:: What is needed ::
From the entries, copy every line that carries the string "Habitación".

:: Input material ::
#####

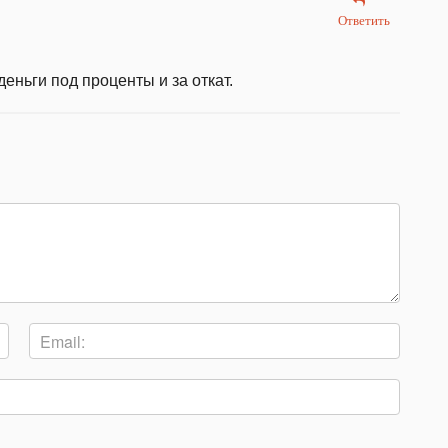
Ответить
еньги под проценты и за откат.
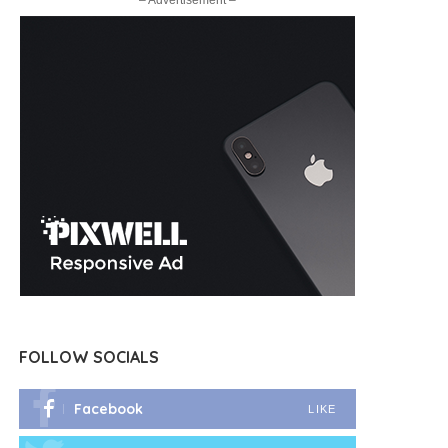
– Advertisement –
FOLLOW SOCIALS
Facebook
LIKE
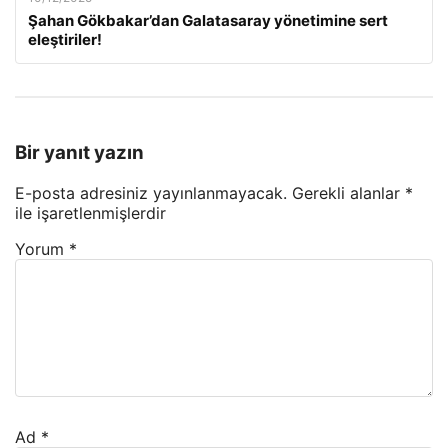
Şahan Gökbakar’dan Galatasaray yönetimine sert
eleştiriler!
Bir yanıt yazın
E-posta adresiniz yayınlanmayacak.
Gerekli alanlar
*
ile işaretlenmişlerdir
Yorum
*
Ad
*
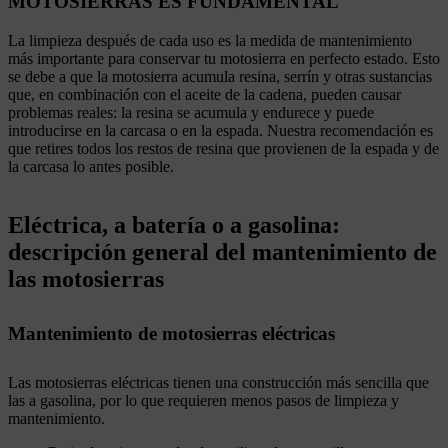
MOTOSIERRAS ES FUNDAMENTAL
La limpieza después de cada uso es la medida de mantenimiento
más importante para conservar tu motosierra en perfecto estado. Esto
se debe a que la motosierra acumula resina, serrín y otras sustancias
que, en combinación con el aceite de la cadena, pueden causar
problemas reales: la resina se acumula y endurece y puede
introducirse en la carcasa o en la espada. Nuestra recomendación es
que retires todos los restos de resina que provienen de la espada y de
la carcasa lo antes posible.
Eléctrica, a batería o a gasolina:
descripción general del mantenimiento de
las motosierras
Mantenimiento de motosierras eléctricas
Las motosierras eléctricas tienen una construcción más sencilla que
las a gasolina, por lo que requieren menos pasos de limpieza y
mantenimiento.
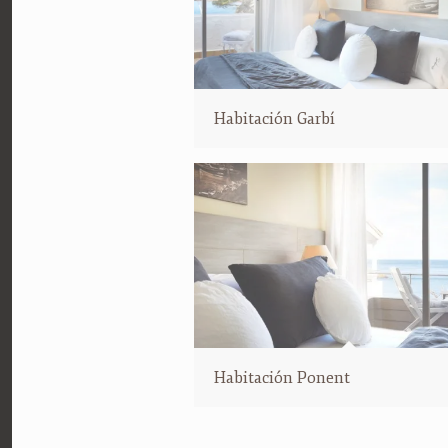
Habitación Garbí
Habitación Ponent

#####

:: Exercise result ::
Habitación Garbí
Habitación Ponent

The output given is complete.